Measures of clustering go beyond density and include Moran's I, nearest neighbor index etc. However, clustering algorithms in data mining rarely look at those measures. Consider generalizing current clustering algorithms to efficiently work with spatial clustering measures.
The challenge for data mining is to first discover some of the known patterns to gain trust and confidence in the abilities of DM. This may interest Earth Scientists to examine new patterns found by data mining techniques for further analysis of statistical significance and possible adoption by the scientific community.
There are several interesting spatial data mining problems. First problem is to automate the postprocessing of patterns (e.g. association rules using pixels as transactions, attribute events as item-types) for spatial cohesiveness and explanation by other geographic features, e.g. vegetation types, soil type, elevation etc. Instead of manually producing maps for each association rules and mathing those with maps of geographic features, one may consider automating the post-processing. Better yet, one may bring postprocessing (e.g. spatial cohesiveness, spatial similarity with regions of other features such as vegetation type) into each iteration of association rule finding algorithm (e.g.Aprioi). Beside saving manual labor of postprocessing, it might provide additional filtering efficiencies if spatial measures exhibit monotonicity. There is also an opportunity for incremental computation of spatial measures across iterations of association rule finding algorithm.

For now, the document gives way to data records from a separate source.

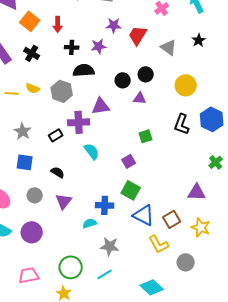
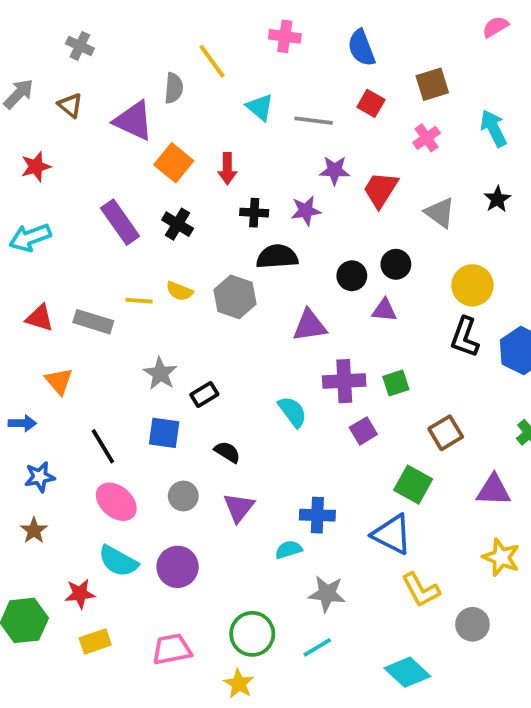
purple cross: (79, 122) -> (344, 381), moved
black L-shape: (182, 124) -> (465, 337), moved
black rectangle: (56, 135) -> (204, 395), moved
green square: (131, 190) -> (413, 485), moved
brown square: (172, 219) -> (446, 433), moved

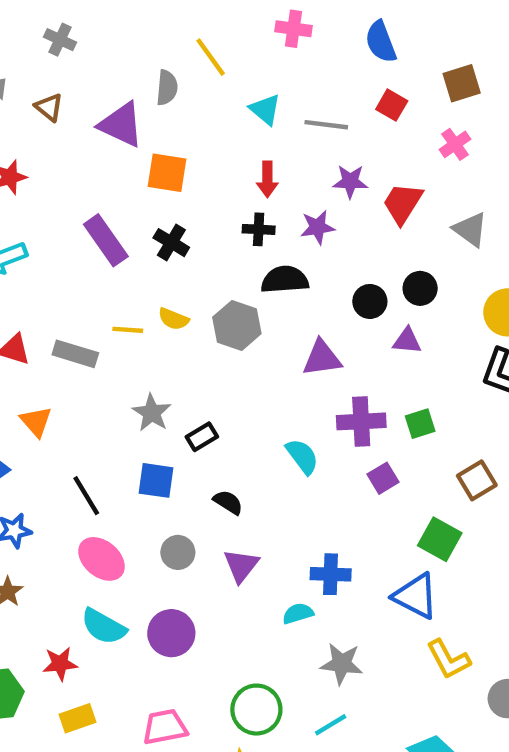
orange square: (174, 163) -> (167, 173), turned -30
red arrow: (227, 169) -> (267, 179), moved

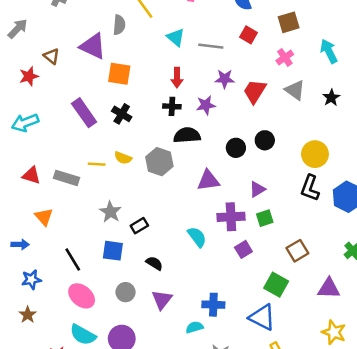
brown triangle: (49, 107) -> (51, 56), moved
gray triangle: (470, 229) -> (295, 90), moved
purple triangle: (407, 341) -> (257, 189), moved, turned -36

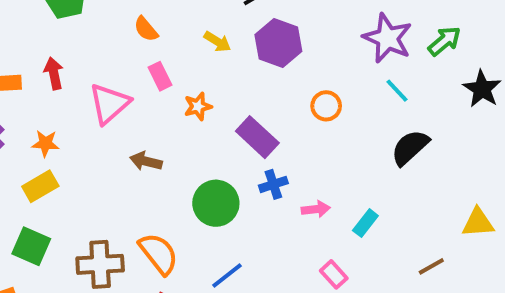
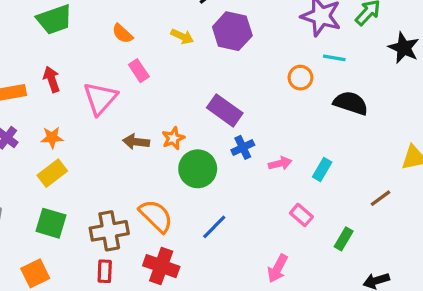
cyan line: (397, 91) -> (334, 58), turned -30
orange star: (198, 106) -> (173, 138), moved
orange circle: (326, 106) -> (300, 78), moved
black semicircle: (410, 147) -> (351, 103), turned 68

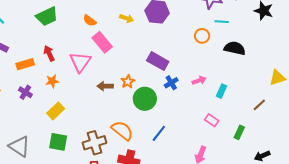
pink rectangle: (139, 71) -> (102, 42), size x1.5
orange star: (52, 137) -> (52, 81), moved
pink arrow: (280, 163) -> (199, 81), moved

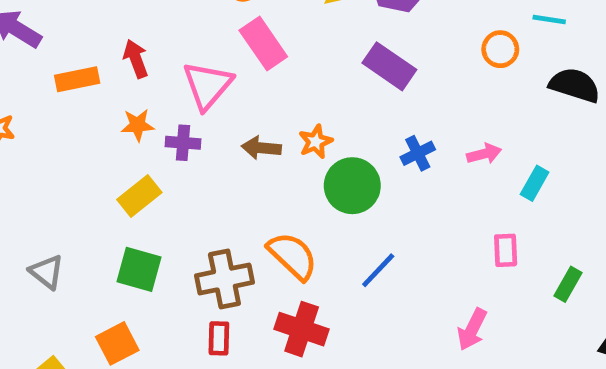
purple rectangle: (158, 61) -> (389, 66), moved
purple cross: (25, 92) -> (183, 143), moved, turned -32
pink rectangle: (212, 120) -> (506, 250), turned 48
gray triangle: (19, 146) -> (47, 272), size x0.7

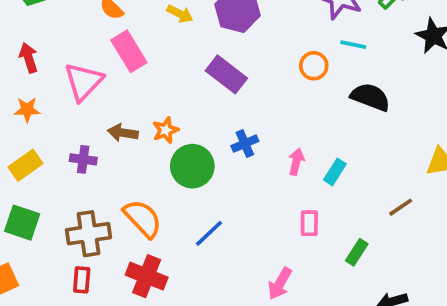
purple cross: (183, 143) -> (83, 159), moved
pink arrow: (484, 154) -> (296, 162), moved, turned -65

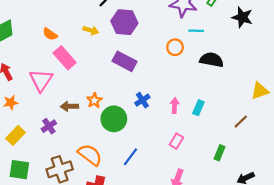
purple cross: (83, 159) -> (49, 126), turned -32
pink rectangle: (309, 223) -> (176, 141), moved, turned 40

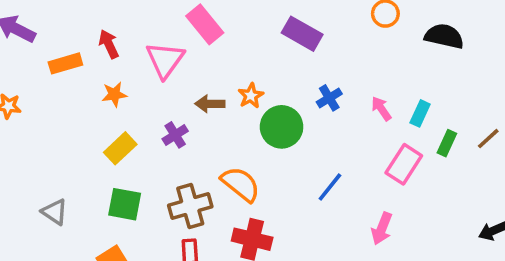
pink arrow: (175, 106) -> (381, 109), turned -40
pink rectangle: (176, 141) -> (404, 164), moved, size x1.5
green rectangle: (220, 153) -> (447, 143), moved
blue line: (131, 157) -> (330, 187), moved

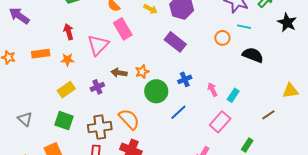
orange rectangle: (65, 63) -> (41, 54), moved
green rectangle: (447, 143) -> (247, 145), moved
blue line: (330, 187) -> (178, 112), moved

Second opportunity relates to approahes to teleconnection discovery problem. Teleconnection patterns in Earth Science identify pairs < OAi, LAi >, where OAi is a spatially coherent ocean area, LAi is a spatially coherent land area, and changes in physical properties of OAi has been observed to significantly affect vegetation growth (and climate) in LAi over time. Example teleconnection is the affect of El-Nino (warming of areas of Pacific) on climate in mid-northern-lattitudes (e.g. warmer winters in Minnesota). Teleconnection discovery problem can be formulated using a bi-partite graph where nodes represent land pixels and ocean pixels. Weight(edges b/w a land pixel and an ocean pixel) = f(time-series similarity between two pixels). Weight(edges b/w two land pixels) = fL(time-series similarity, distance). Weight(edges b/w two ocean pixels) = fO(time-series similarity, distance). We find pairs, e.g. (a group L of land pixels, a group O of ocean pixels) such that aggregate_similarity(time-series for land pixels in L, time-series of ocean pixels in O) is above threshold. Objective function may include correctness and computational efficiency. Constraints include statistical significance of teleconnection. Current solution approaches are based on two phases, i.e. clustering land-pixels first using fL and clustering ocean-pixels using fO and then find correlations among land-clusters and ocean-clusters. Two phase solution can not guarantee optimality and one solutions are desired. Alternate solution procedure can be based on partitioning of the bi-partite graph which directly solves the problem.